# Exercise instructions
Please print the entries exactly, omitting each image.

** Opening Data for the task block **

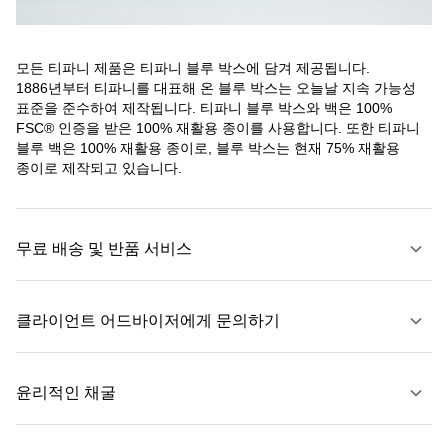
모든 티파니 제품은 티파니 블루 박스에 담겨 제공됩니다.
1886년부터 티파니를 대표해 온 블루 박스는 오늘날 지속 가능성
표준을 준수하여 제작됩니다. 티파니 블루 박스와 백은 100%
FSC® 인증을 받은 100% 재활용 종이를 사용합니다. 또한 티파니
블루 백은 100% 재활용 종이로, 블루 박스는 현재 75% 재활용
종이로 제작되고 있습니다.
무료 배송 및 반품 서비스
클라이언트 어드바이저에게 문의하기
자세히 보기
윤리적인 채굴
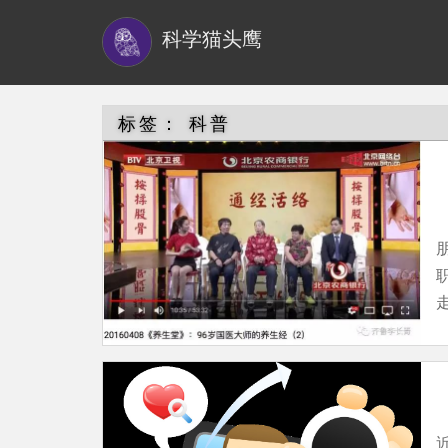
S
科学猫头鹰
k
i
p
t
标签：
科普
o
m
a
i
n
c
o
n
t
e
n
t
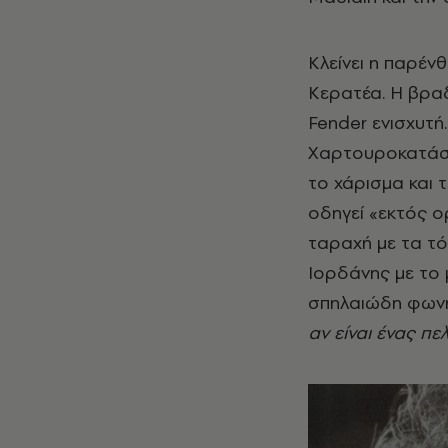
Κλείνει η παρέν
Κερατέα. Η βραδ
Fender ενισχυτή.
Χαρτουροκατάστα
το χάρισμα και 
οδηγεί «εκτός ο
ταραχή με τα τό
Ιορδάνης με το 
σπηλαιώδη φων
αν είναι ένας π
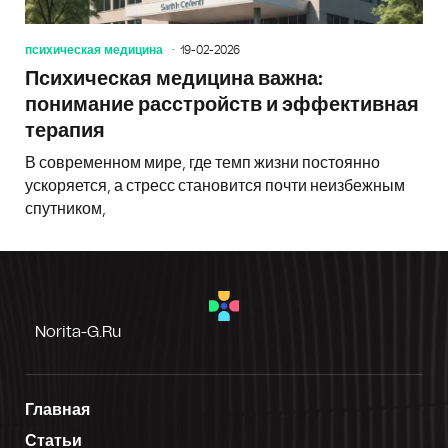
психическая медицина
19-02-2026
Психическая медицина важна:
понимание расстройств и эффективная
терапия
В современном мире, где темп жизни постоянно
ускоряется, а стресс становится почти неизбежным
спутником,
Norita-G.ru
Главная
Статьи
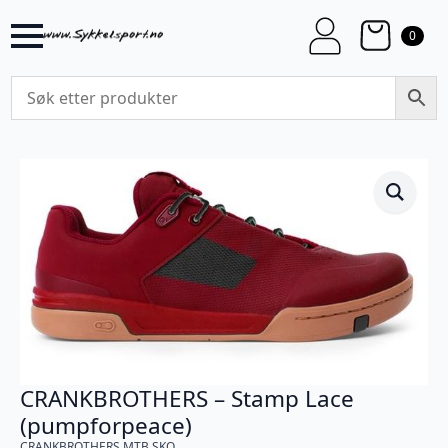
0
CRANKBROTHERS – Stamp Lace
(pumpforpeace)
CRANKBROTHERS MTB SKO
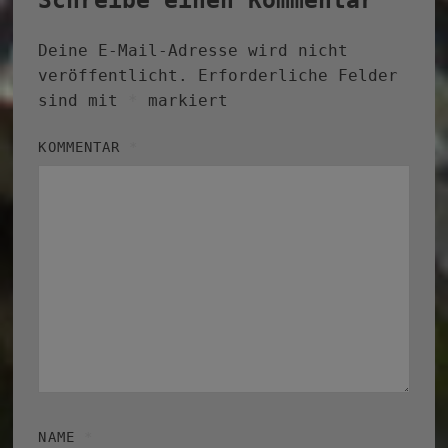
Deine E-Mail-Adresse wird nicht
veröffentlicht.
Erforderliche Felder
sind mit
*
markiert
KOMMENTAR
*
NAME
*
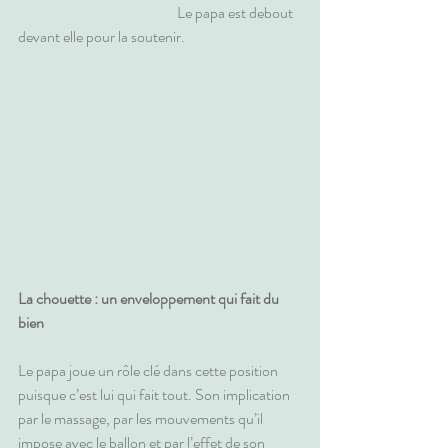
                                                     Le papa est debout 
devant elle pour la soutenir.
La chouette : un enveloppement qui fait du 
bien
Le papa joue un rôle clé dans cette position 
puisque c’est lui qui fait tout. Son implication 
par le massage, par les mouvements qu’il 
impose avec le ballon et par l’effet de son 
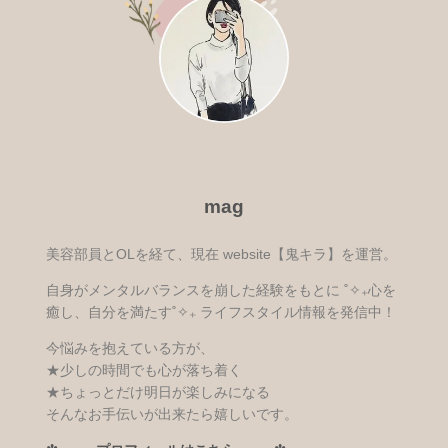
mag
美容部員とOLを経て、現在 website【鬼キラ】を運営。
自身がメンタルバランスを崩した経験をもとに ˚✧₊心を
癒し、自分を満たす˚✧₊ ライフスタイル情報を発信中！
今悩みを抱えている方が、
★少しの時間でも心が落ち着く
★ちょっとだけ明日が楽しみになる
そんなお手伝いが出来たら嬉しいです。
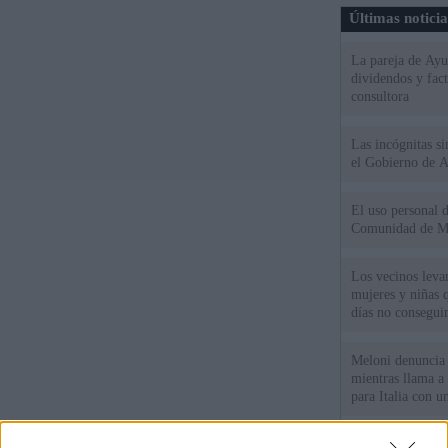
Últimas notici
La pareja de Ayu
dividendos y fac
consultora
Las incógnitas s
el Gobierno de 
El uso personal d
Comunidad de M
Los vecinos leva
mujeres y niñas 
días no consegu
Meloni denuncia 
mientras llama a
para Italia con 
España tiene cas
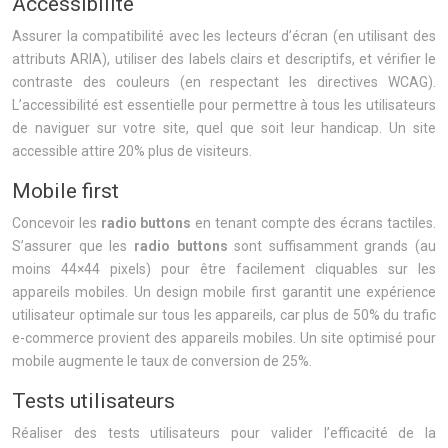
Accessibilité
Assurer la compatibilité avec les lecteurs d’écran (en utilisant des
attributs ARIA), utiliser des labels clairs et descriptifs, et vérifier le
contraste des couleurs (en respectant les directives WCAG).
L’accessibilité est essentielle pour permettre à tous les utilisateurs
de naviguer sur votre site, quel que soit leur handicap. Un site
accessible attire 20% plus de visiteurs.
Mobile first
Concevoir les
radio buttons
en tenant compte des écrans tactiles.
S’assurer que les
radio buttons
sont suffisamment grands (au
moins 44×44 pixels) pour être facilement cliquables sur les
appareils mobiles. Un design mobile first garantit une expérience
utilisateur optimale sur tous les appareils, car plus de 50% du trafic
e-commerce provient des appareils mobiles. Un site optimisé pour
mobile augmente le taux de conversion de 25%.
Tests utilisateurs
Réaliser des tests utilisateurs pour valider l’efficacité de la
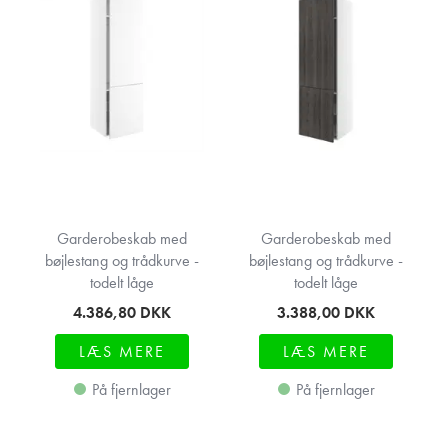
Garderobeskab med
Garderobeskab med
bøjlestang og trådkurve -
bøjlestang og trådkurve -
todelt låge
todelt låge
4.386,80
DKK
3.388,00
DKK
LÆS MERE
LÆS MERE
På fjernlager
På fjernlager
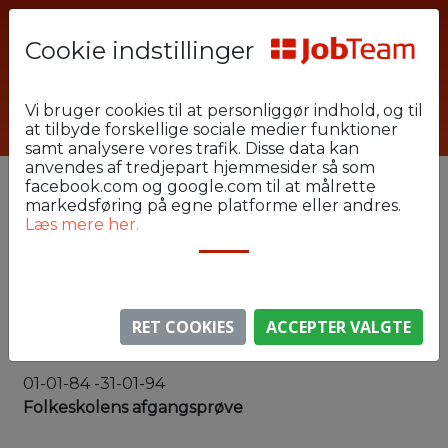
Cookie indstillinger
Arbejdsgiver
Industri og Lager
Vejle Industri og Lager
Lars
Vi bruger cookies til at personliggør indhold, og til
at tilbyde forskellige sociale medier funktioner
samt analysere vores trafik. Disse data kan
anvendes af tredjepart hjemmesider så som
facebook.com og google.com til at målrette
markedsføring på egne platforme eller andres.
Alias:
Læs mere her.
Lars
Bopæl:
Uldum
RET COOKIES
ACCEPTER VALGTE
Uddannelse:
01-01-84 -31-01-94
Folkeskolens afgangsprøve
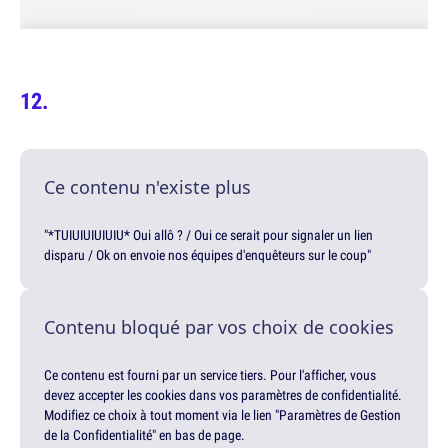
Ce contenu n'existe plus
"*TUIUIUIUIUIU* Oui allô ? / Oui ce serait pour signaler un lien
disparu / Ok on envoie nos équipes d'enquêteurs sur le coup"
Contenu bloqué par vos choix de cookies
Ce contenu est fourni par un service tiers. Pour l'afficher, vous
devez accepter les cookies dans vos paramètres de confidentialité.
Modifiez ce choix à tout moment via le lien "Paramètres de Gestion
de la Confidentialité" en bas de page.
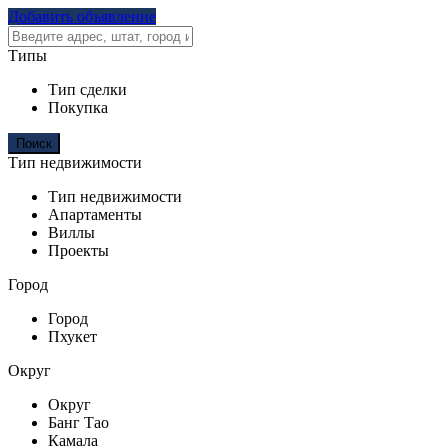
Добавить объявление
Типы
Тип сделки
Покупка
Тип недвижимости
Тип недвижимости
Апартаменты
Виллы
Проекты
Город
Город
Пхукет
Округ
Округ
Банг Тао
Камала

** Closing Data for the task block **

# Exercise output
모든 티파니 제품은 티파니 블루 박스에 담겨 제공됩니다.
1886년부터 티파니를 대표해 온 블루 박스는 오늘날 지속 가능성
표준을 준수하여 제작됩니다. 티파니 블루 박스와 백은 100%
FSC® 인증을 받은 100% 재활용 종이를 사용합니다. 또한 티파니
블루 백은 100% 재활용 종이로, 블루 박스는 현재 75% 재활용
종이로 제작되고 있습니다.
무료 배송 및 반품 서비스
클라이언트 어드바이저에게 문의하기
자세히 보기
윤리적인 채굴
S
科学猫头鹰
k
i
p
t
标签：
科普
o
m
a
i
n
c
o
n
t
e
n
t
Κλείνει η παρέν
Κερατέα. Η βραδ
Fender ενισχυτή.
Χαρτουροκατάστα
το χάρισμα και 
οδηγεί «εκτός ο
ταραχή με τα τό
Ιορδάνης με το 
σπηλαιώδη φων
αν είναι ένας π
психическая медицина
19-02-2026
Психическая медицина важна:
понимание расстройств и эффективная
терапия
В современном мире, где темп жизни постоянно
ускоряется, а стресс становится почти неизбежным
спутником,
Norita-G.ru
Главная
Статьи
0
CRANKBROTHERS – Stamp Lace
(pumpforpeace)
CRANKBROTHERS MTB SKO
Deine E-Mail-Adresse wird nicht
veröffentlicht.
Erforderliche Felder
sind mit
*
markiert
KOMMENTAR
*
NAME
*
                                                     Le papa est debout 
devant elle pour la soutenir.
La chouette : un enveloppement qui fait du 
bien
Le papa joue un rôle clé dans cette position 
puisque c’est lui qui fait tout. Son implication 
par le massage, par les mouvements qu’il 
impose avec le ballon et par l’effet de son 
mag
美容部員とOLを経て、現在 website【鬼キラ】を運営。
自身がメンタルバランスを崩した経験をもとに ˚✧₊心を
癒し、自分を満たす˚✧₊ ライフスタイル情報を発信中！
今悩みを抱えている方が、
★少しの時間でも心が落ち着く
★ちょっとだけ明日が楽しみになる
そんなお手伝いが出来たら嬉しいです。
Últimas notici
La pareja de Ayu
dividendos y fac
consultora
Las incógnitas s
el Gobierno de 
El uso personal d
Comunidad de M
Los vecinos leva
mujeres y niñas 
días no consegu
Meloni denuncia 
mientras llama a
para Italia con 
España tiene cas
Accessibilité
Assurer la compatibilité avec les lecteurs d’écran (en utilisant des
attributs ARIA), utiliser des labels clairs et descriptifs, et vérifier le
contraste des couleurs (en respectant les directives WCAG).
L’accessibilité est essentielle pour permettre à tous les utilisateurs
de naviguer sur votre site, quel que soit leur handicap. Un site
accessible attire 20% plus de visiteurs.
Mobile first
Concevoir les
radio buttons
en tenant compte des écrans tactiles.
S’assurer que les
radio buttons
sont suffisamment grands (au
moins 44×44 pixels) pour être facilement cliquables sur les
appareils mobiles. Un design mobile first garantit une expérience
utilisateur optimale sur tous les appareils, car plus de 50% du trafic
e-commerce provient des appareils mobiles. Un site optimisé pour
mobile augmente le taux de conversion de 25%.
Tests utilisateurs
Réaliser des tests utilisateurs pour valider l’efficacité de la
Garderobeskab med
Garderobeskab med
bøjlestang og trådkurve -
bøjlestang og trådkurve -
todelt låge
todelt låge
4.386,80
DKK
3.388,00
DKK
LÆS MERE
LÆS MERE
På fjernlager
På fjernlager
Cookie indstillinger
Arbejdsgiver
Industri og Lager
Vejle Industri og Lager
Lars
Vi bruger cookies til at personliggør indhold, og til
at tilbyde forskellige sociale medier funktioner
samt analysere vores trafik. Disse data kan
anvendes af tredjepart hjemmesider så som
facebook.com og google.com til at målrette
markedsføring på egne platforme eller andres.
Alias:
Læs mere her.
Lars
Bopæl:
Uldum
RET COOKIES
ACCEPTER VALGTE
Uddannelse:
01-01-84 -31-01-94
Folkeskolens afgangsprøve
Ce contenu n'existe plus
"*TUIUIUIUIUIU* Oui allô ? / Oui ce serait pour signaler un lien
disparu / Ok on envoie nos équipes d'enquêteurs sur le coup"
Contenu bloqué par vos choix de cookies
Ce contenu est fourni par un service tiers. Pour l'afficher, vous
devez accepter les cookies dans vos paramètres de confidentialité.
Modifiez ce choix à tout moment via le lien "Paramètres de Gestion
de la Confidentialité" en bas de page.
Добавить объявление
Типы
Тип сделки
Покупка
Тип недвижимости
Тип недвижимости
Апартаменты
Виллы
Проекты
Город
Город
Пхукет
Округ
Округ
Банг Тао
Камала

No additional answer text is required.